CHAYES: In fact, technological or economic considerations are not what prompted the decision to close Superphenix. It was a political commitment. France's tiny Green Party made it an inviolable condition for joining the Left coalition that won last year's parliamentary elections. Green National Secretary Jean-Luc Benhamias is clear about his party's motivation.

BENHAMIAS: ["Comme nous voulons de toute facon que la France..."] TRANSLATOR: Since we want France to abandon the nuclear option in 10, 12, 15, or 20 years, fast-neutron generation has to be stopped.

CHAYES: With 56 reactors around the country and 2 under construction, it's hard to imagine France giving up nuclear energy entirely. And Superphenix's predecessor, Phenix, has just been allowed to restart after being idle for 2 years. Still, the efforts of the Green Party and other activists have begun to crack the wall of silence that has always surrounded France's nuclear choices. A policy debate has timidly begun.

(Ventilator sound; woman: "Elles sont terminees, ces machines de transfer, par trois droits, comme une pince a sucre.")

CHAYES: Danielle Perotto, who's been taking visitors through Superphenix for 15 years, now adds an explanation on how the plant will be dismantled. What looks like 2 gray stand-pipes contain pincer-like machines that will reach down and grab the fuel rods and load them onto a pivoting ramp. They'll be deposited in a container to get the sodium off, then stored in water. This process will begin next year. In the meantime, the sodium bathing the reactor core has to be kept liquid. That means the pumps have to keep turning to keep it hot. That means the plant, even though it's turned off, has to buy electricity. The regiments of pylons marching across the valley with their thick cables now buzz with current going into Superphenix, not out of it.

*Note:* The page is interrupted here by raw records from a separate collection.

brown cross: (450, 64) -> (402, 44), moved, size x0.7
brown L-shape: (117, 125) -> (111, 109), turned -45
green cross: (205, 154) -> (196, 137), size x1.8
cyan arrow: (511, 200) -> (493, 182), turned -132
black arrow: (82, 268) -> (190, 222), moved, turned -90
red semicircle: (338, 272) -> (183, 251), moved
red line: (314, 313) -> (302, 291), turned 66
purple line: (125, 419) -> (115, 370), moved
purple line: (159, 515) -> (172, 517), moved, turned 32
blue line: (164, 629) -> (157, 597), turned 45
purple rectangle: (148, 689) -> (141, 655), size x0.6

(Perotto speaks in French)

CHAYES: Danielle Perotto points out that all French nuclear facilities have basic shutdown plans written for them when they're built. But the details are usually worked out beginning 5 or 6 years before the plant is actually retired. Super Phoenix managers are expected to complete these studies in only 2 years, but worse, to Perotto, is that there's a whole unused core in stock.

PEROTTO: [Speaks in French: "Il est neuf, on l'a achete, il est neuf..."]

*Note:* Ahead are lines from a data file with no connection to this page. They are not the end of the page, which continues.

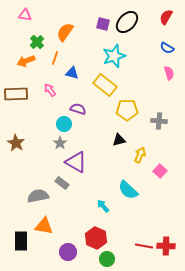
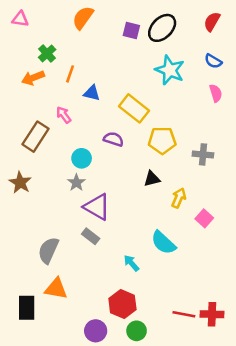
pink triangle: (25, 15) -> (20, 19), moved
orange semicircle: (65, 32) -> (83, 18), moved
cyan star: (114, 56) -> (170, 70), moved, turned -30
brown rectangle: (16, 94) -> (36, 137), moved, turned -55
purple semicircle: (78, 109) -> (114, 139), moved
gray rectangle: (62, 183) -> (91, 236), moved
gray semicircle: (38, 196) -> (48, 250), turned -55
purple circle: (68, 252) -> (96, 331), moved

CHAYES: "It's a new one. We bought it; it's new," she says. Price tag: $200 million. Energy value: 24 billion kilowatt hours. It's going to be reprocessed, just like spent fuel. No country has ever done that before.

(Milling voices)

CHAYES: In the nearby stone and blue slate village of Morestel, the mayor recently called a gathering and a minute of silence to mark the plant's passing. Most villagers now know the decision is irreversible. Only a few dozen came to the ceremony.

THE MAYOR: [Speaks in French]

CHAYES: Still, they and their mayor are traumatized by the likely economic impact of the closure. The shutdown means that over the next several years, 700 electricity company employees and their families will be relocated, not to mention subcontractors.

THE MAYOR: ["La centrale fonctionnait tres bien..."]

CHAYES: Besides, says the mayor, it's not true Superphenix didn't work. It generated enough electricity to break even in 1996.

(Loud motors)

CHAYES: But though the decision to halt these motors is meant to be symbolic, shutting Superphenix down is not likely to signal the speedy end of nuclear energy in France. For Living on Earth, I'm Sarah Chayes in Creys-Malville.